What’s missing from “Memoir of War,” along with the book’s physicality and subjectivity, is its paradoxical sense of freedom—the freedom that comes with the proximity of death, with the imminent prospect of killing or being killed. Duras’s tactile awareness of holding her own life, and the lives of others, in her hands makes for grand terror and ludicrous humor. Her prose in “La Douleur,” as throughout her œuvre, is rock-hard with the solidity of facts. Those facts are as much inner as outer, as much intellectual as observational, and, if they give way, they expose the absolute void of delusion and madness. That’s why the opacity of her writing is the opposite of cold—it’s full of the pugnacious, confrontational passion of experience, including the confrontational experience of writing itself.

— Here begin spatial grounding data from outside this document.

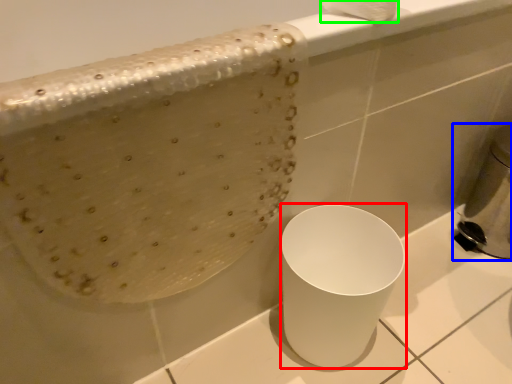 Question: Which object is positioned farthest from porcelain (highlighted by a red box)? Select from appliance (highlighted by a blue box) and toilet paper (highlighted by a green box).

Choices:
 (A) appliance
 (B) toilet paper

Answer: (A) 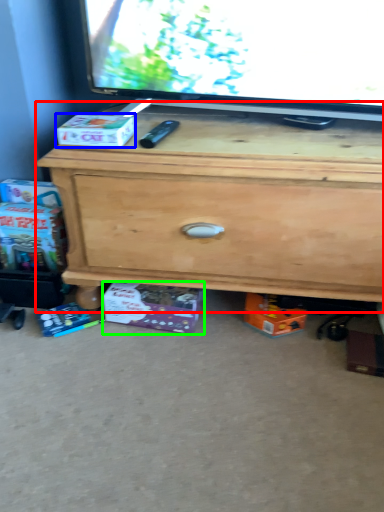 Question: Considering the real-world distances, which object is farthest from chest of drawers (highlighted by a red box)? box (highlighted by a blue box) or box (highlighted by a green box)?

Choices:
 (A) box
 (B) box

Answer: (A) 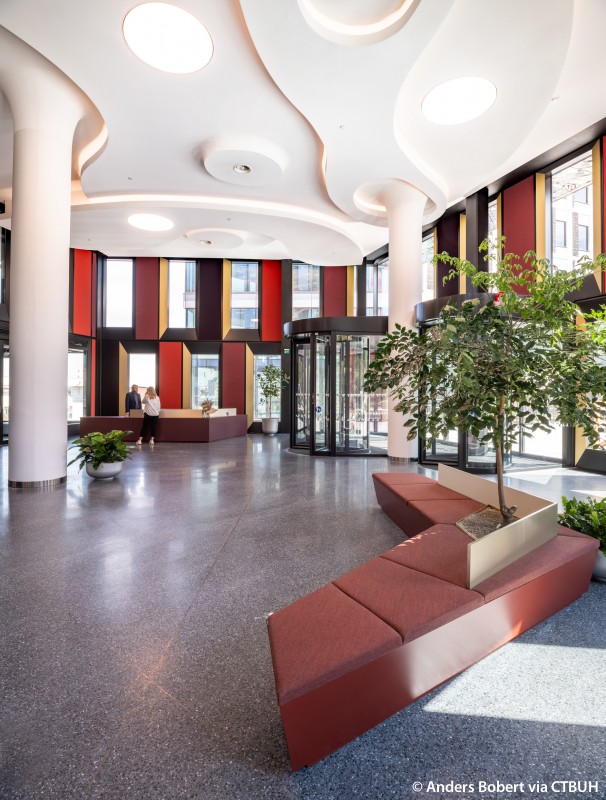 Where is `floor`? This screenshot has width=606, height=800. floor is located at coordinates (528, 714), (182, 584). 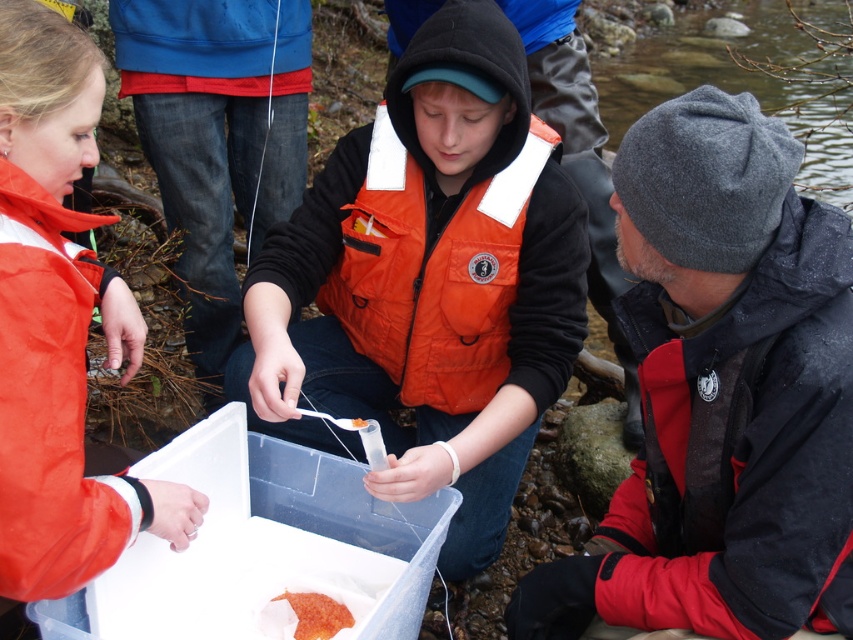 What object is located at the coordinates point (433, 273) in the image?

The point (433, 273) corresponds to the orange quilted life jacket at center. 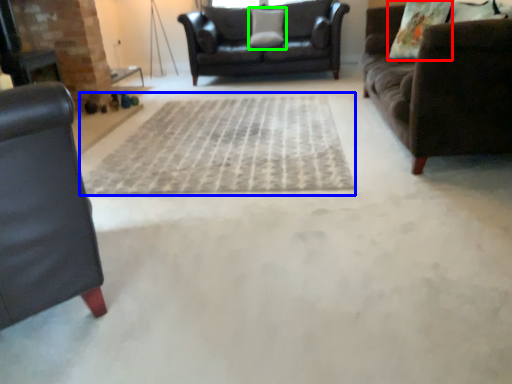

For that matter, the book is a much wider and fuller work than the film that bears its title suggests. Finkiel ignores an autobiographical section of “The War,” one that describes the time that Duras spent alongside a young collaborator named Ter, who is about to be executed. He also ignores two fictional chapters, a stark tableau of another collaborator being held in a wasteland on the outskirts of Paris, and an intimate, quasi-theatrical sketch of a Jewish girl in Paris who faces death and lives to write. Finkiel doesn’t distill the book; he doesn’t even sample it with a personal amplification of exemplary details. Rather, he shrinks its multi-layered, fragmentary complexity to a simple, self-satisfied completeness.

“Memoir of War” offers no suggestion, in style, performance, or imagination, of surfaces and depths, of an awareness that the book being adapted is more than a synopsis of events. It’s a work of art that derives its power as much from its mode of composition as from the subjects that it conveys. It ultimately offers very little of what makes the book worth reading. If exhibitors wanted to do honor to the movie’s source—far more honor than the movie itself does—they could turn their theatres into salons. Upon buying their tickets, viewers would each get a copy of “The War” and be ushered to their seats; instead of the lights going down, the lights would go up; and for two hours and seven minutes one could have an uninterrupted stretch of time to get far into the book.